She lived in the very first group of homes that we visited, and all were quite receptive to our presence. We talked for a little over fifteen minutes and then set up for the session with this white wall as our background, in line with my formal portraits. The sun had yet to rise and gently touched her face, leaving very little regarding a shadow.
Only the women were present, along with the children. Due to our friend's presence it seemed much easier to work, and we included the women in the photography. She was one such woman and was brave enough to stand first for her portrait. I worked both in color and black/white, exchanging backs on the camera as the textures/colors changed in front of me.
They were just waking up and so the mood was quite serene and quiet. The location of the homes, a distance from the main road, helped make it even more peaceful. We worked for perhaps one hour or so and then moved onto the next set of homes.
The excitement was increased in that we never knew about the people on the other side of the hill, or at the end of the path. Only our guide knew and we followed. The biggest challenge was certainly speaking to the older men and gaining their trust. Almost every single young girl wanted to be photographed, and of course the boys without question.

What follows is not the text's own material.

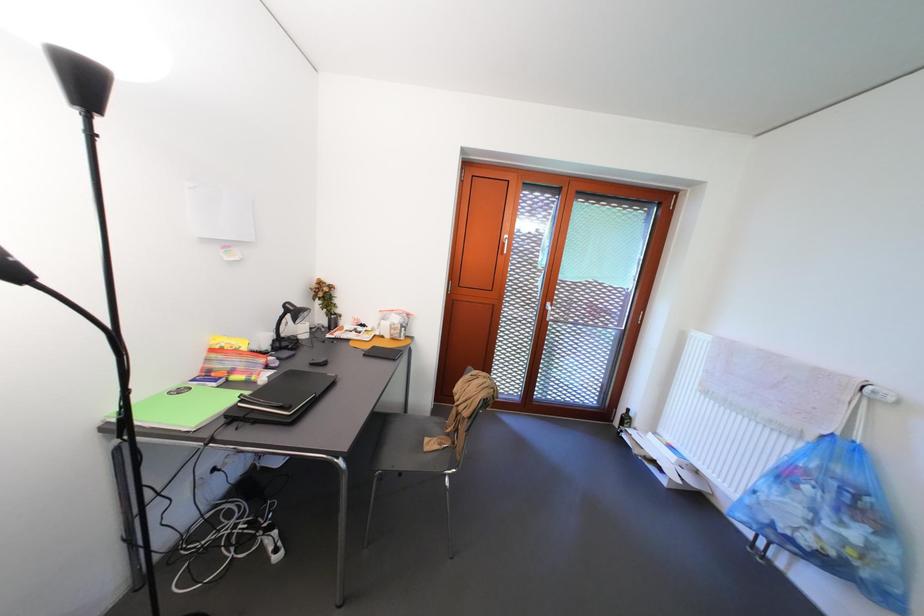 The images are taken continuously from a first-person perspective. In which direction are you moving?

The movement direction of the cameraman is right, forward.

Humana People to People India works with these communities under their Academies for Working Children. As with many migrants, work happens to be what is available for the men, and fending for sustenance for the children. Many work in dangerous situations on the streets, ranging from garbage collection to hustling in the local town to working as maids in the nearby homes.
They are seen as undesirable, if seen at all. I however am in love with them, in love with their way of life, in love with their level of independence and in love with their features. I will return later this year to photograph them, and hope that they remember me.